Page images and extracted text
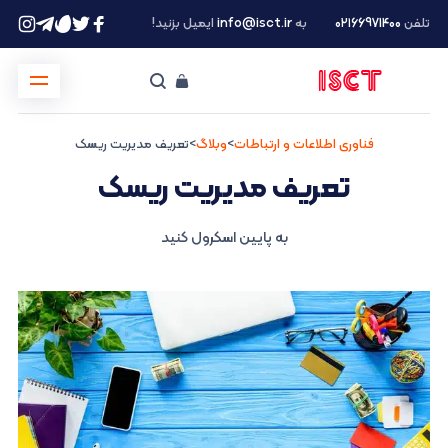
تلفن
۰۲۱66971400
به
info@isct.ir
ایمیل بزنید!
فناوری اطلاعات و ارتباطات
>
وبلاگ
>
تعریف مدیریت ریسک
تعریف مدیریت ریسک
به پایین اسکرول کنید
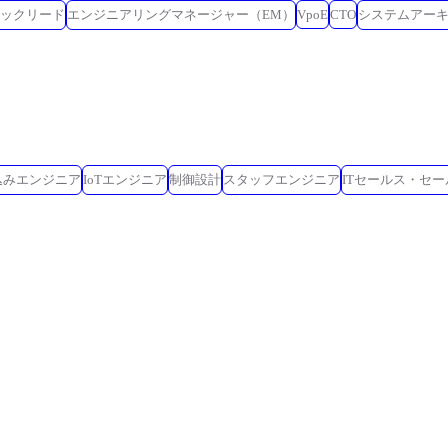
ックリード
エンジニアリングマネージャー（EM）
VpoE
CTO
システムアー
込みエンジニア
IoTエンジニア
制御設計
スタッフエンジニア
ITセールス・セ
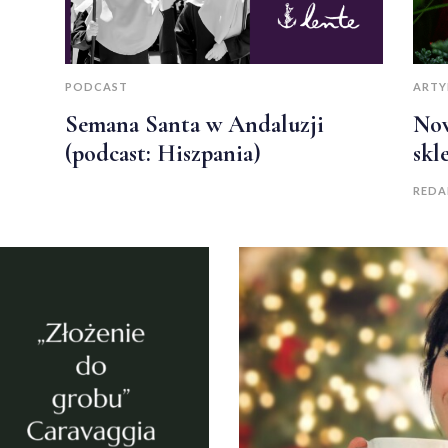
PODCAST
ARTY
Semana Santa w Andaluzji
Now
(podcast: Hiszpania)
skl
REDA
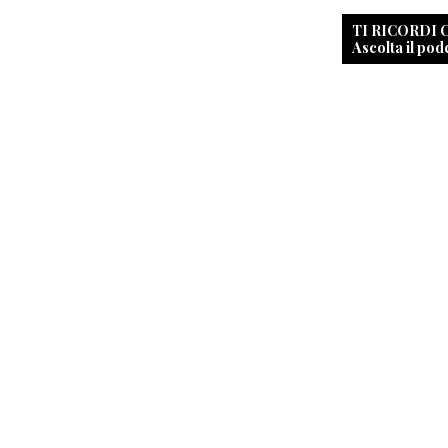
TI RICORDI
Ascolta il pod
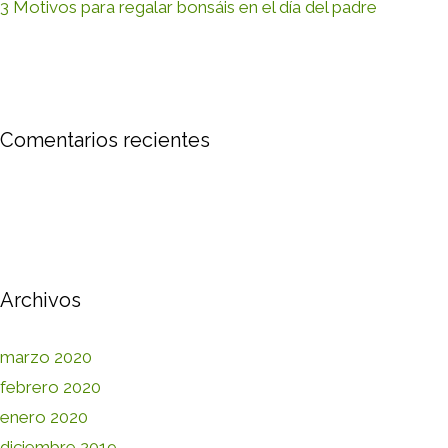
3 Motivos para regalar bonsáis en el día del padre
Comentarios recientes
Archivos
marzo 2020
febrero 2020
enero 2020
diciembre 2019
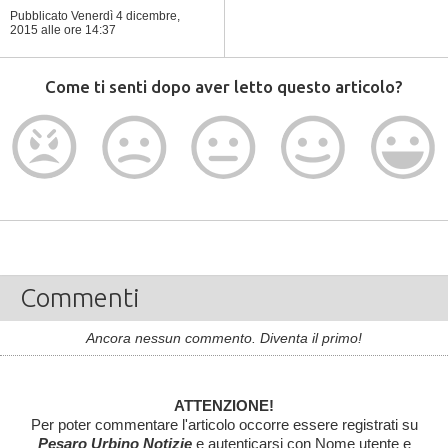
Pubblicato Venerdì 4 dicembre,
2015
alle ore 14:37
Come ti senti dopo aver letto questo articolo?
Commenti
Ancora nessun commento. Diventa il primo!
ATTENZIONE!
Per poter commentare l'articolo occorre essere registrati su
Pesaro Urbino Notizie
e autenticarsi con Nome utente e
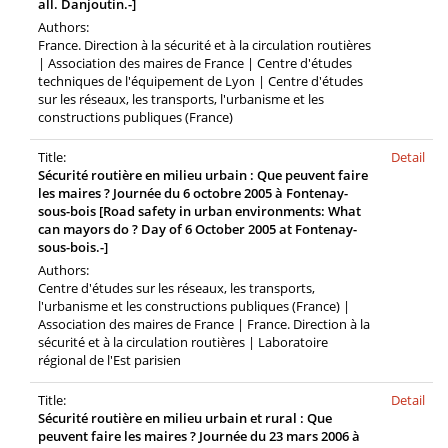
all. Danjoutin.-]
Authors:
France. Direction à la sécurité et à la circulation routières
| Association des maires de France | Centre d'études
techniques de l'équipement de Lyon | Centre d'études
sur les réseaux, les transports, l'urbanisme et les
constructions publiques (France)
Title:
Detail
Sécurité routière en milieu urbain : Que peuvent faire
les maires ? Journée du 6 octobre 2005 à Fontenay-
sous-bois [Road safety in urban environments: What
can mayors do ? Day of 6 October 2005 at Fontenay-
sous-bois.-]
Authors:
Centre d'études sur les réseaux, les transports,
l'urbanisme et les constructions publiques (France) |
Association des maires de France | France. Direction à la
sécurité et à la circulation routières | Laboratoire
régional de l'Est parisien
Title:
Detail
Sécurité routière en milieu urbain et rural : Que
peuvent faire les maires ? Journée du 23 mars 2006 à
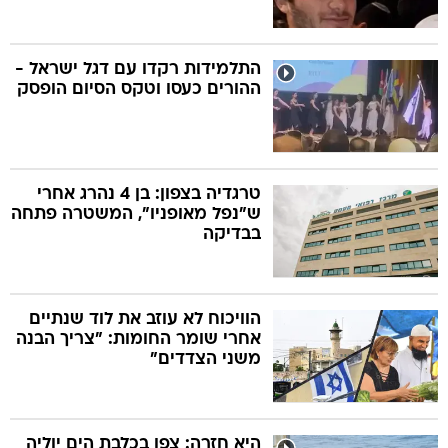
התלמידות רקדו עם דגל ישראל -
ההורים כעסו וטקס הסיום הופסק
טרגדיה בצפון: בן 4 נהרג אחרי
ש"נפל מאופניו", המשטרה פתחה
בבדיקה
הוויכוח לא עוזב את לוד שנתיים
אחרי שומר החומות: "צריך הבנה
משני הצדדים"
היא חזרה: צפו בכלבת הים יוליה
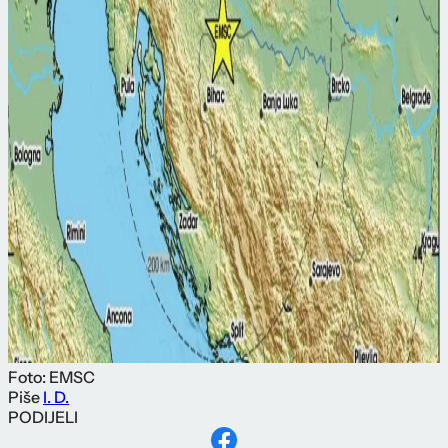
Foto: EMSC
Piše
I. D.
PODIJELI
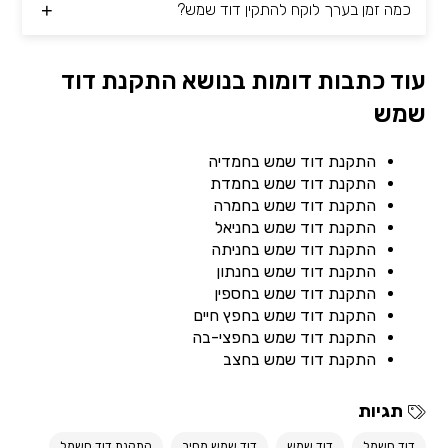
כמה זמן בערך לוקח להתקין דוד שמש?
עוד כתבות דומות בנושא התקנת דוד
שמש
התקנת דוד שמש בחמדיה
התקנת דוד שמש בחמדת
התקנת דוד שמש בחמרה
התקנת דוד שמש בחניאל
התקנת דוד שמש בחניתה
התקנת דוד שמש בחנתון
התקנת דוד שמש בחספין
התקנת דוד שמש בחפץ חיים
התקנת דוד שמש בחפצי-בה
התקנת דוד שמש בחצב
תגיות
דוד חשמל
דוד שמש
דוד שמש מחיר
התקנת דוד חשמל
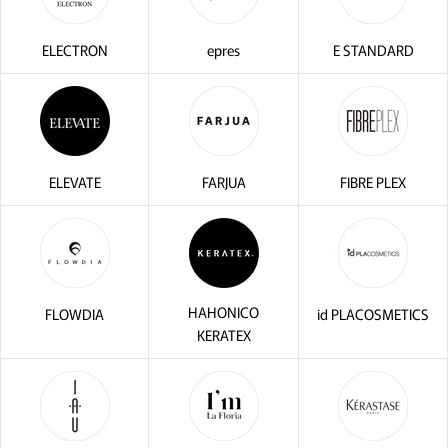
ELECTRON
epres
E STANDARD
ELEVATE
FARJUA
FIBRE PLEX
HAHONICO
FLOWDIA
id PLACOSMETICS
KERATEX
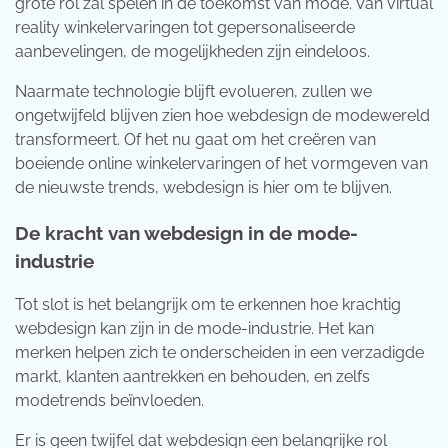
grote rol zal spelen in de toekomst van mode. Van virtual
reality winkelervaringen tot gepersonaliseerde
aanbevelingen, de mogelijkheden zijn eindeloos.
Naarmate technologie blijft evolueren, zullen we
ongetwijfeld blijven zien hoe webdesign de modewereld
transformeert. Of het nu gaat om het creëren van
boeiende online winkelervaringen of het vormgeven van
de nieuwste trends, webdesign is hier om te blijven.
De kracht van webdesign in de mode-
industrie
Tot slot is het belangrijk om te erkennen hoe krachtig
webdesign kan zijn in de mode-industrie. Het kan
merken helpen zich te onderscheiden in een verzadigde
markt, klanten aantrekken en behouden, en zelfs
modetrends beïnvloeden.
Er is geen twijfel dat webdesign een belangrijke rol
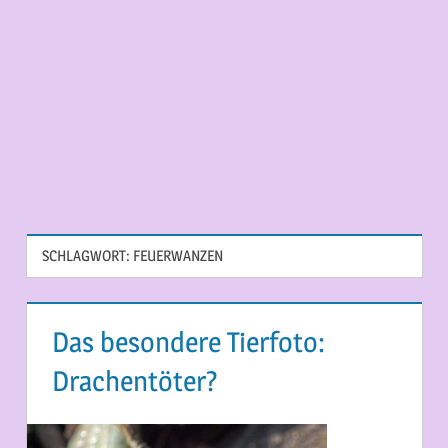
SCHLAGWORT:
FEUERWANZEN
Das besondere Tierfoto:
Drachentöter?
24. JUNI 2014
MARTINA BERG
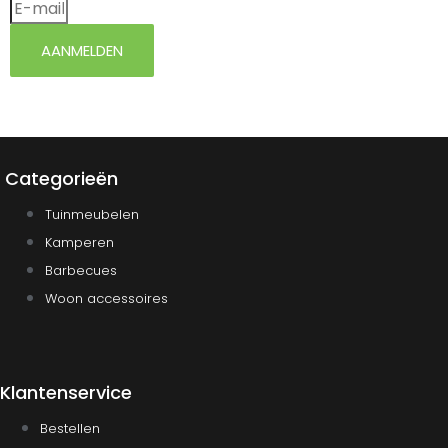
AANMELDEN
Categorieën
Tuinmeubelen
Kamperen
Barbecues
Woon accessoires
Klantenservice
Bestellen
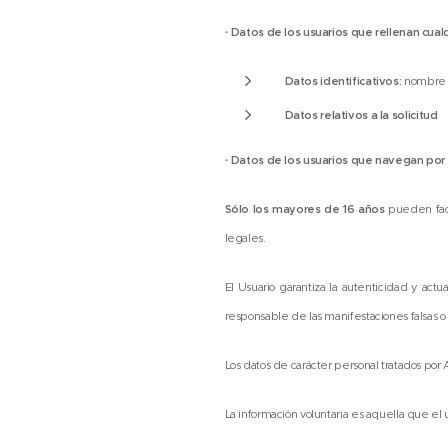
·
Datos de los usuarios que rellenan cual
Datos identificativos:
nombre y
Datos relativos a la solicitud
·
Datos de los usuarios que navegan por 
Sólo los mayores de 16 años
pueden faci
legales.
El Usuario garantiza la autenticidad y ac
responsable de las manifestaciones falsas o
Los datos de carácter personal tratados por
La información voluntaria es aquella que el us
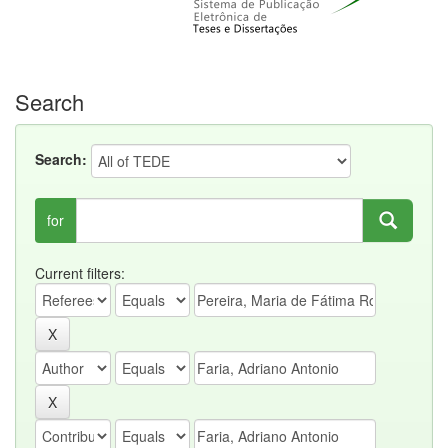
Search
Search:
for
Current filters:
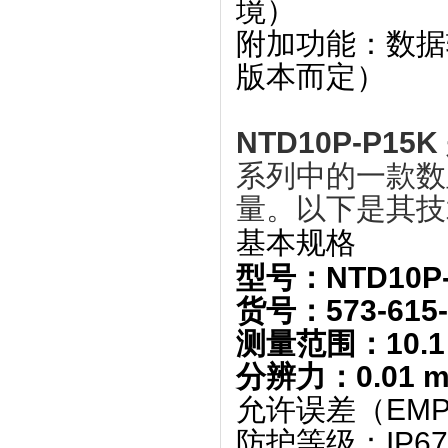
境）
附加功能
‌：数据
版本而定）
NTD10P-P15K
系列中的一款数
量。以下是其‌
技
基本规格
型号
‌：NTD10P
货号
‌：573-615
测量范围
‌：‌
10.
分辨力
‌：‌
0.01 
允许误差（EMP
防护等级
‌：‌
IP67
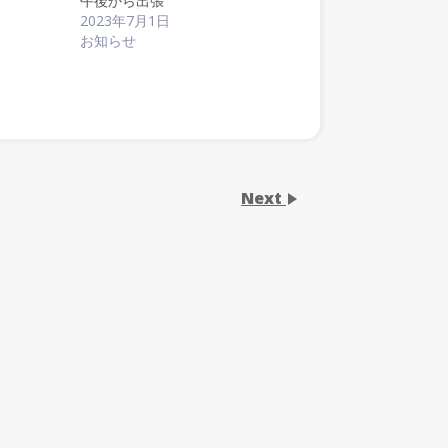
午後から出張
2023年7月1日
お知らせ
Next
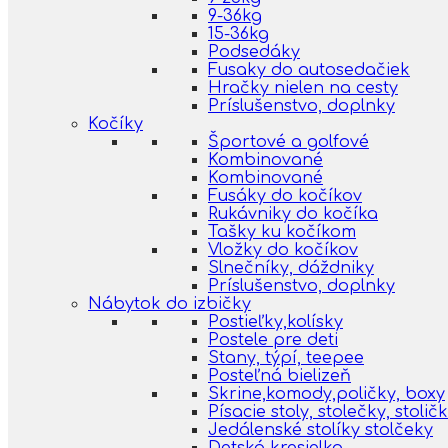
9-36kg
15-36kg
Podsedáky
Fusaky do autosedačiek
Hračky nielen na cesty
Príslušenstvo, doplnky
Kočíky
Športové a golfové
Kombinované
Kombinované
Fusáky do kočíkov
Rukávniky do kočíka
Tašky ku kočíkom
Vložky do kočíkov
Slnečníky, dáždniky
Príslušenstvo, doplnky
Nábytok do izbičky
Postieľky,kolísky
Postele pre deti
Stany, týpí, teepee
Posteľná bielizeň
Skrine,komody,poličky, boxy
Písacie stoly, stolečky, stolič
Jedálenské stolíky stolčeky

■ What to do:
What the response needs is every entry, repeated exactly, and none of the pictures.

■ Result:
تلفن
۰۲۱66971400
به
info@isct.ir
ایمیل بزنید!
فناوری اطلاعات و ارتباطات
>
وبلاگ
>
تعریف مدیریت ریسک
تعریف مدیریت ریسک
به پایین اسکرول کنید
ックリード
エンジニアリングマネージャー（EM）
VpoE
CTO
システムアー
込みエンジニア
IoTエンジニア
制御設計
スタッフエンジニア
ITセールス・セ
PODCAST
ARTY
Semana Santa w Andaluzji
Now
(podcast: Hiszpania)
skl
REDA
TI RICORDI
Ascolta il pod
3 Motivos para regalar bonsáis en el día del padre
Comentarios recientes
Archivos
marzo 2020
febrero 2020
enero 2020
diciembre 2019
Pubblicato Venerdì 4 dicembre,
2015
alle ore 14:37
Come ti senti dopo aver letto questo articolo?
Commenti
Ancora nessun commento. Diventa il primo!
ATTENZIONE!
Per poter commentare l'articolo occorre essere registrati su
Pesaro Urbino Notizie
e autenticarsi con Nome utente e
all. Danjoutin.-]
Authors:
France. Direction à la sécurité et à la circulation routières
| Association des maires de France | Centre d'études
techniques de l'équipement de Lyon | Centre d'études
sur les réseaux, les transports, l'urbanisme et les
constructions publiques (France)
Title:
Detail
Sécurité routière en milieu urbain : Que peuvent faire
les maires ? Journée du 6 octobre 2005 à Fontenay-
sous-bois [Road safety in urban environments: What
can mayors do ? Day of 6 October 2005 at Fontenay-
sous-bois.-]
Authors:
Centre d'études sur les réseaux, les transports,
l'urbanisme et les constructions publiques (France) |
Association des maires de France | France. Direction à la
sécurité et à la circulation routières | Laboratoire
régional de l'Est parisien
Title:
Detail
Sécurité routière en milieu urbain et rural : Que
peuvent faire les maires ? Journée du 23 mars 2006 à
התלמידות רקדו עם דגל ישראל -
ההורים כעסו וטקס הסיום הופסק
טרגדיה בצפון: בן 4 נהרג אחרי
ש"נפל מאופניו", המשטרה פתחה
בבדיקה
הוויכוח לא עוזב את לוד שנתיים
אחרי שומר החומות: "צריך הבנה
משני הצדדים"
היא חזרה: צפו בכלבת הים יוליה
Foto: EMSC
Piše
I. D.
PODIJELI
כמה זמן בערך לוקח להתקין דוד שמש?
עוד כתבות דומות בנושא התקנת דוד
שמש
התקנת דוד שמש בחמדיה
התקנת דוד שמש בחמדת
התקנת דוד שמש בחמרה
התקנת דוד שמש בחניאל
התקנת דוד שמש בחניתה
התקנת דוד שמש בחנתון
התקנת דוד שמש בחספין
התקנת דוד שמש בחפץ חיים
התקנת דוד שמש בחפצי-בה
התקנת דוד שמש בחצב
תגיות
דוד חשמל
דוד שמש
דוד שמש מחיר
התקנת דוד חשמל
ELECTRON
epres
E STANDARD
ELEVATE
FARJUA
FIBRE PLEX
HAHONICO
FLOWDIA
id PLACOSMETICS
KERATEX
grote rol zal spelen in de toekomst van mode. Van virtual
reality winkelervaringen tot gepersonaliseerde
aanbevelingen, de mogelijkheden zijn eindeloos.
Naarmate technologie blijft evolueren, zullen we
ongetwijfeld blijven zien hoe webdesign de modewereld
transformeert. Of het nu gaat om het creëren van
boeiende online winkelervaringen of het vormgeven van
de nieuwste trends, webdesign is hier om te blijven.
De kracht van webdesign in de mode-
industrie
Tot slot is het belangrijk om te erkennen hoe krachtig
webdesign kan zijn in de mode-industrie. Het kan
merken helpen zich te onderscheiden in een verzadigde
markt, klanten aantrekken en behouden, en zelfs
modetrends beïnvloeden.
Er is geen twijfel dat webdesign een belangrijke rol
SCHLAGWORT:
FEUERWANZEN
Das besondere Tierfoto:
Drachentöter?
24. JUNI 2014
MARTINA BERG
AANMELDEN
Categorieën
Tuinmeubelen
Kamperen
Barbecues
Woon accessoires
Klantenservice
Bestellen
·
Datos de los usuarios que rellenan cual
Datos identificativos:
nombre y
Datos relativos a la solicitud
·
Datos de los usuarios que navegan por 
Sólo los mayores de 16 años
pueden faci
legales.
El Usuario garantiza la autenticidad y ac
responsable de las manifestaciones falsas o
Los datos de carácter personal tratados por
La información voluntaria es aquella que el us
Search
Search:
for
Current filters:
境）
附加功能
‌：数据
版本而定）
NTD10P-P15K
系列中的一款数
量。以下是其‌
技
基本规格
型号
‌：NTD10P
货号
‌：573-615
测量范围
‌：‌
10.
分辨力
‌：‌
0.01 
允许误差（EMP
防护等级
‌：‌
IP67
午後から出張
2023年7月1日
お知らせ
Next
9-36kg
15-36kg
Podsedáky
Fusaky do autosedačiek
Hračky nielen na cesty
Príslušenstvo, doplnky
Kočíky
Športové a golfové
Kombinované
Kombinované
Fusáky do kočíkov
Rukávniky do kočíka
Tašky ku kočíkom
Vložky do kočíkov
Slnečníky, dáždniky
Príslušenstvo, doplnky
Nábytok do izbičky
Postieľky,kolísky
Postele pre deti
Stany, týpí, teepee
Posteľná bielizeň
Skrine,komody,poličky, boxy
Písacie stoly, stolečky, stolič
Jedálenské stolíky stolčeky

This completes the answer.